Seven Smith’s girlfriend Joy asks him about Jim Flood. “You speak of him with affection, yet he’s done such terrible things.” What kind of guy is he?
Seven, a 21-year-old Texas Ranger, once a greenhorn but now a veteran, isn’t sure how to answer. He tells her:
“I can talk about ‘im, all right, but I can’t guarantee to make a clear picture of him. Maybe it sounds dumb, but he’s kind of like the moon up there. Cold, but warm at the same time. Big. Alone. Over everythin’ else. And the only one of his kind.
“I’d trust him with anything I had, knowin’ at the same time he might turn on me at any minute.”
This comes near the very end of Clair Huffaker’s 1960 Seven Ways from Sundown, and it’s not the usual way a western ends, especially one that involves a lawman tracking down, capturing and bringing in a dangerous outlaw.
Quirky and cinematic
Huffaker, though, isn’t your usual western writer. His books are often quirky and have a cinematic quality.

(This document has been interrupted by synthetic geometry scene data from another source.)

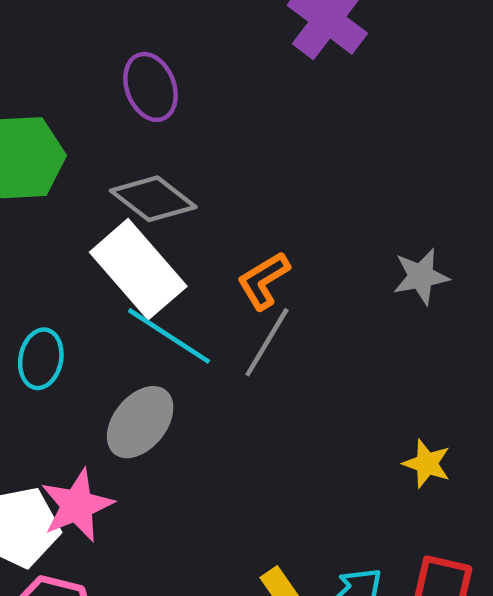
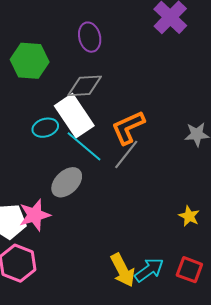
gray diamond: (153, 199) -> (85, 86), turned -48
orange L-shape: (263, 281) -> (128, 127), size x1.4
cyan ellipse: (41, 359) -> (45, 128), moved, turned 55

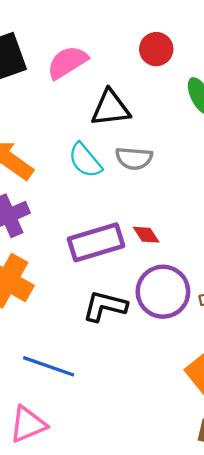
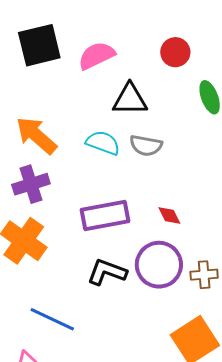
cyan semicircle: (85, 160) -> (103, 143), turned 144
red diamond: (146, 235) -> (169, 216), moved

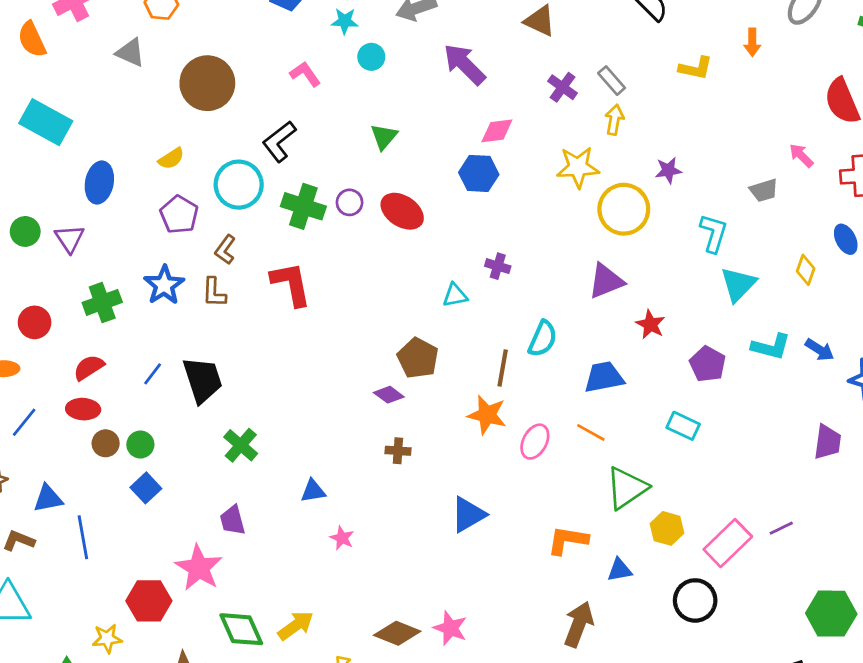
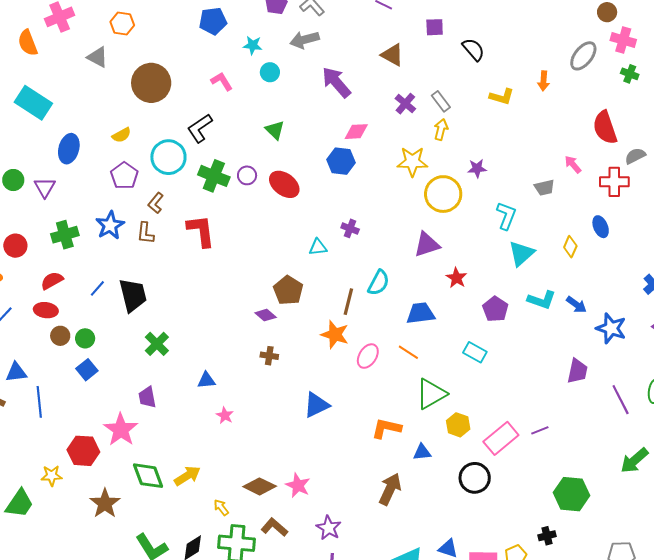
green triangle: (384, 137) -> (275, 130), turned -30

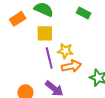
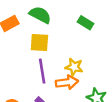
yellow star: (65, 51) -> (74, 67), moved

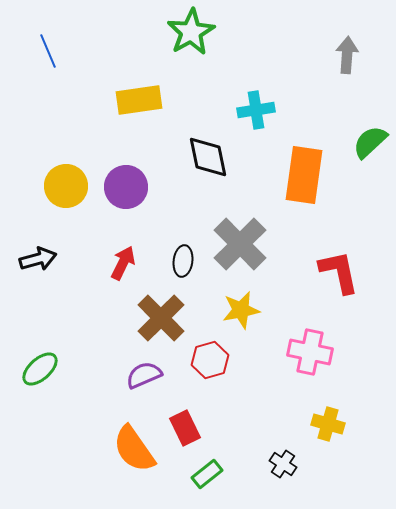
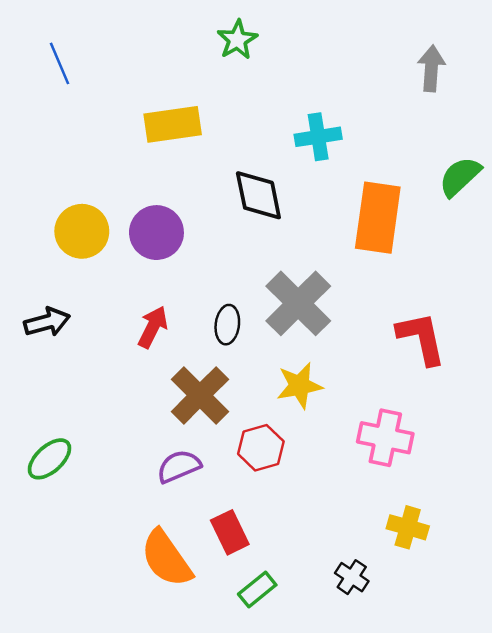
green star: (191, 32) -> (237, 40), size x0.7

In fact, several were turned into movies, often with Huffaker as the screenwriter. His novel Badman (1958) was filmed as the 1967 movie The War Wagon, starring John Wayne, and Nobody Loves a Drunken Indian (1967) as the 1970 film Flap, featuring Anthony Quinn.
For my money, Huffaker’s best novel is The Cowboy and the Cossack (1973), the story of more than a dozen Montana cowboys who are driving 500 longhorns across a 1,000 miles of Siberia, all the while feuding with their escort of Cossacks. It’s a collision of cultures that, eventually, is bridged. What’s amazing to me is that the story has never been filmed.
The first of Huffaker’s screenplays to reach the screen was his adaptation of Seven Ways from Sundown which arrived in theaters only a few months after the book was published.
Two Hot to Handle
As the novel opens, it’s 1884, and Seven Smith is a new recruit Ranger, sent out to join a detachment under Lt. Walter Herly.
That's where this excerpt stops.